Keywords to Define Job Fetch Hooks in the HTCondor Configuration files

Hooks are defined in the HTCondor configuration files by prefixing the name of the hook with a keyword. This way, a given machine can have multiple sets of hooks, each set identified by a specific keyword.

Each slot on the machine can define a separate keyword for the set of hooks that should be used with SLOT<N>_JOB_HOOK_KEYWORD . For example, on slot 1, the variable name will be called SLOT1_JOB_HOOK_KEYWORD. If the slot-specific keyword is not defined, the condor_startd will use a global keyword as defined by STARTD_JOB_HOOK_KEYWORD .

Once a job is fetched via <Keyword>_HOOK_FETCH_WORK , the condor_startd will insert the keyword used to fetch that job into the job ClassAd as HookKeyword. This way, the same keyword will be used to select the hooks invoked by the condor_starter during the actual execution of the job. However, the STARTER_JOB_HOOK_KEYWORD can be defined to force the condor_starter to always use a given keyword for its own hooks, instead of looking the job ClassAd for a HookKeyword attribute.

For example, the following configuration defines two sets of hooks, and on a machine with 4 slots, 3 of the slots use the global keyword for running work from a database-driven system, and one of the slots uses a custom keyword to handle work fetched from a web service.

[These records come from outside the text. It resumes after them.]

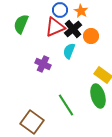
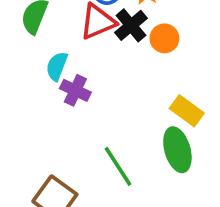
cyan semicircle: (69, 51) -> (57, 66), moved

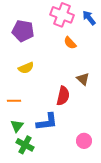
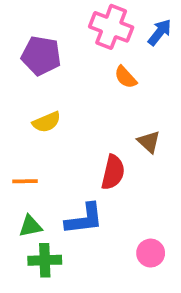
blue arrow: (89, 18) -> (160, 32), turned 77
green triangle: (17, 126) -> (30, 226), turned 40
green cross: (25, 145) -> (45, 260), turned -30

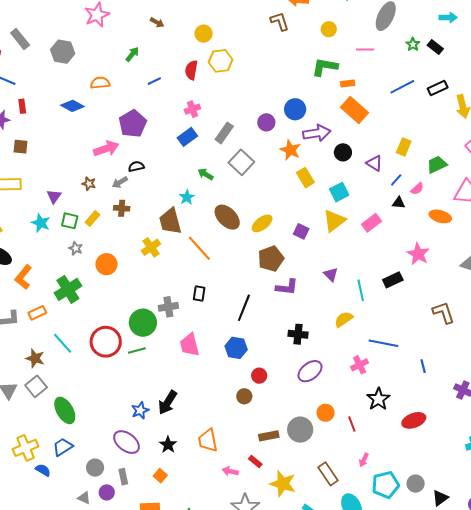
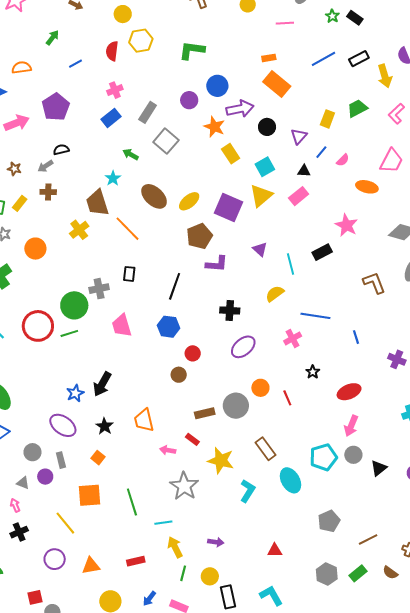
green L-shape: (325, 67) -> (192, 50), moved
pink arrow: (106, 149) -> (17, 123), moved
purple triangle: (374, 163) -> (299, 136), turned 42
green trapezoid: (437, 165) -> (357, 108), moved
black triangle: (399, 203) -> (304, 171), moved
purple square: (301, 231) -> (228, 208), size x1.8
black star: (378, 399) -> (313, 372), size x0.6
pink arrow: (364, 460) -> (351, 426), moved, size x1.5

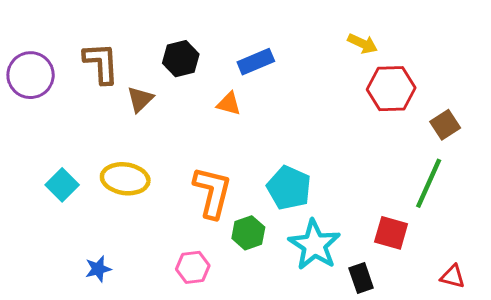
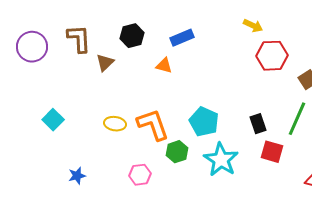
yellow ellipse: (125, 179) -> (115, 124), moved, size x0.7
orange L-shape: (212, 192) -> (153, 125), turned -33
black rectangle: (361, 278) -> (258, 124), moved

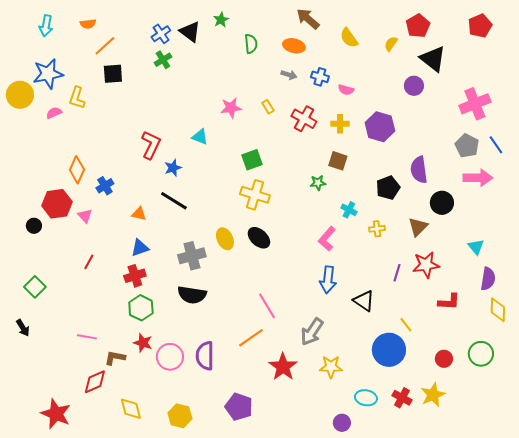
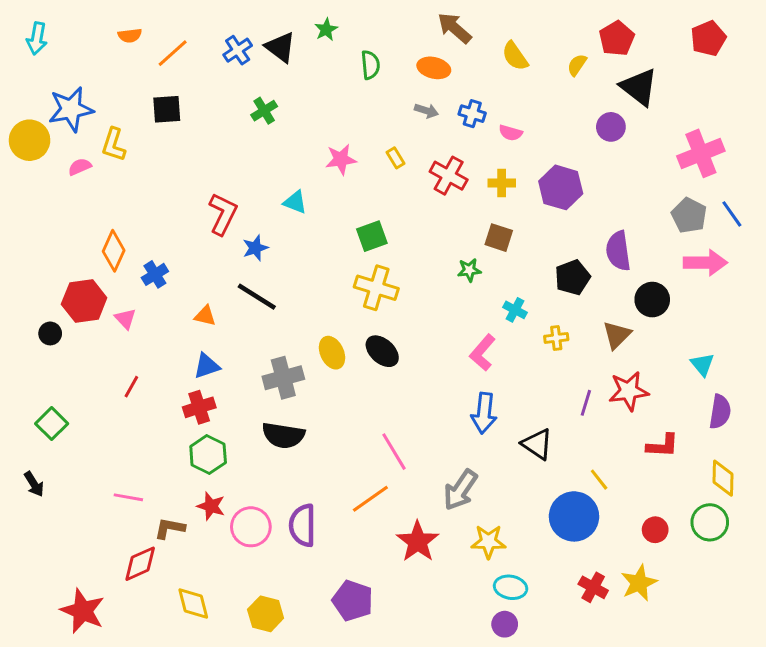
cyan arrow: (46, 26) -> (37, 38), moved
orange line: (105, 46) -> (173, 53), moved
green cross: (163, 60) -> (264, 111), moved
yellow diamond: (498, 310) -> (723, 478), moved
cyan ellipse: (366, 398) -> (511, 587), moved

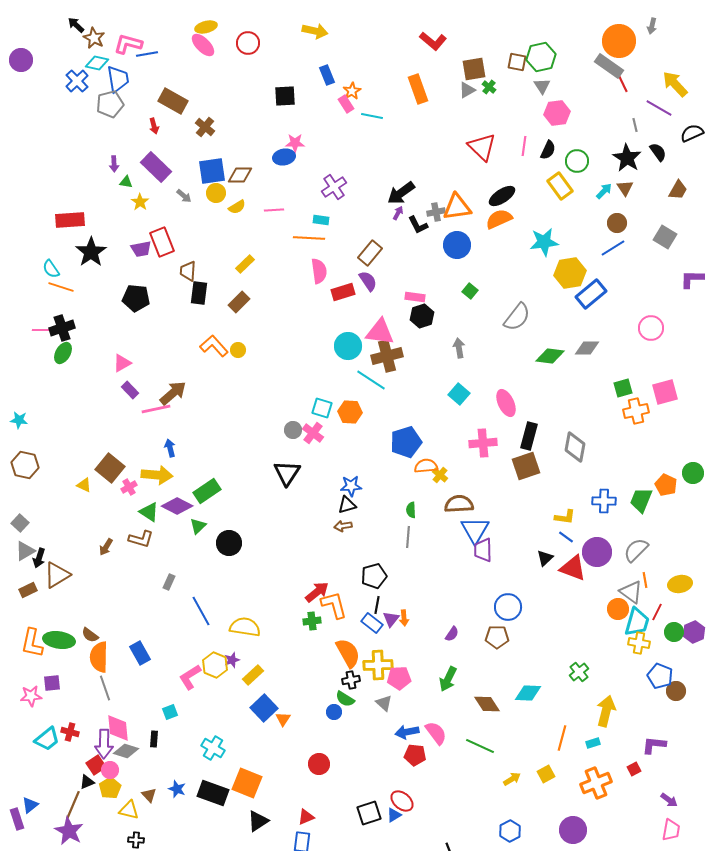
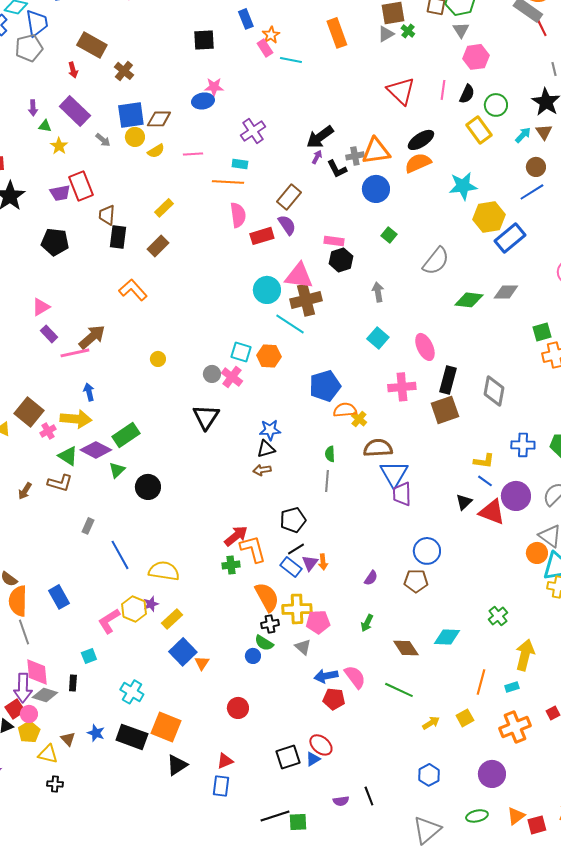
yellow circle: (238, 350) -> (158, 359), moved
black line: (377, 605) -> (296, 549), turned 48
green arrow: (448, 679) -> (367, 623), size x0.7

# Most slots fetch and run work from the database system.
STARTD_JOB_HOOK_KEYWORD = DATABASE

# Slot4 fetches and runs work from a web service.
SLOT4_JOB_HOOK_KEYWORD = WEB

# The database system needs to both provide work and know the reply
# for each attempted claim.
DATABASE_HOOK_DIR = /usr/local/condor/fetch/database
DATABASE_HOOK_FETCH_WORK = $(DATABASE_HOOK_DIR)/fetch_work.php
DATABASE_HOOK_REPLY_FETCH = $(DATABASE_HOOK_DIR)/reply_fetch.php

# The web system only needs to fetch work.
WEB_HOOK_DIR = /usr/local/condor/fetch/web
WEB_HOOK_FETCH_WORK = $(WEB_HOOK_DIR)/fetch_work.php

The keywords "DATABASE" and "WEB" are completely arbitrary, so each site is encouraged to use different (more specific) names as appropriate for their own needs.

Defining the FetchWorkDelay Expression

There are two events that trigger the condor_startd to attempt to fetch new work:

  • the condor_startd evaluates its own state

  • the condor_starter exits after completing some fetched work

Even if a given compute slot is already busy running other work, it is possible that if it fetched new work, the condor_startd would prefer this newly fetched work (via the Rank expression) over the work it is currently running. However, the condor_startd frequently evaluates its own state, especially when a slot is claimed. Therefore, administrators can define a configuration variable which controls how long the condor_startd will wait between attempts to fetch new work. This variable is called FetchWorkDelay .

The FetchWorkDelay expression must evaluate to an integer, which defines the number of seconds since the last fetch attempt completed before the condor_startd will attempt to fetch more work. However, as a ClassAd expression (evaluated in the context of the ClassAd of the slot considering if it should fetch more work, and the ClassAd of the currently running job, if any), the length of the delay can be based on the current state the slot and even the currently running job.

For example, a common configuration would be to always wait 5 minutes (300 seconds) between attempts to fetch work, unless the slot is Claimed/Idle, in which case the condor_startd should fetch immediately:

FetchWorkDelay = ifThenElse(State == "Claimed" && Activity == "Idle", 0, 300)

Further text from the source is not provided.